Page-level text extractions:
== Segment start ==

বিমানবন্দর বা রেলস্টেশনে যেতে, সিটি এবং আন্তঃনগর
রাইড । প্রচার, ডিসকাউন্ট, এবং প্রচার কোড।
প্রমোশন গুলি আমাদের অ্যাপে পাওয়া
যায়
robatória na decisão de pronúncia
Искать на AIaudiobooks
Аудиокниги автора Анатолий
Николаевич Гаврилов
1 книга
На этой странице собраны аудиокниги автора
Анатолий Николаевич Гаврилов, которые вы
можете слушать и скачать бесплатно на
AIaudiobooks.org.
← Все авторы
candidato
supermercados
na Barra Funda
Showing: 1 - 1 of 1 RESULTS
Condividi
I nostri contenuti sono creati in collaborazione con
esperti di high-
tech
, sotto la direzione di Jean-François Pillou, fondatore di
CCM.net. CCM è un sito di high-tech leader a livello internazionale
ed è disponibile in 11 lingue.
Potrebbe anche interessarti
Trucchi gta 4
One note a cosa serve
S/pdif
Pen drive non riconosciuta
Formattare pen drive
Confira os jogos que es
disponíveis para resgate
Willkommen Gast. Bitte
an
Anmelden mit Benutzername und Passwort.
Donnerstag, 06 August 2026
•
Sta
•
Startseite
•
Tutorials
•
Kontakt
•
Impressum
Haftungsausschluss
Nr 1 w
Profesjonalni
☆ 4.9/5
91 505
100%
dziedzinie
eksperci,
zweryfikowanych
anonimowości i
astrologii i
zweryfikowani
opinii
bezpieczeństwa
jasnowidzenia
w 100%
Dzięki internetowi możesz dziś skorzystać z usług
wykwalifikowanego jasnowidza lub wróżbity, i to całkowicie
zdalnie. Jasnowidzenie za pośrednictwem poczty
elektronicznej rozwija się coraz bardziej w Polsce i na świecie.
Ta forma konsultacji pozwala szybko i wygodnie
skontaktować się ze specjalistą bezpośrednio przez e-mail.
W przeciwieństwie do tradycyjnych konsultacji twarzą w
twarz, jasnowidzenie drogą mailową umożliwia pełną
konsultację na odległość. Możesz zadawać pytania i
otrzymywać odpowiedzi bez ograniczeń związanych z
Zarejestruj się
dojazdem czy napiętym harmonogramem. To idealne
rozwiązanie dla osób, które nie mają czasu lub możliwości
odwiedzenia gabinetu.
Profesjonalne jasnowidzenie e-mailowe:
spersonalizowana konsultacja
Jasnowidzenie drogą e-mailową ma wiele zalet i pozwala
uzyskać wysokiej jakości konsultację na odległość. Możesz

== Segment end ==

Problem: Lines above containing "AIaudiobooks": how many? Reply with the number only.

Written answer: 2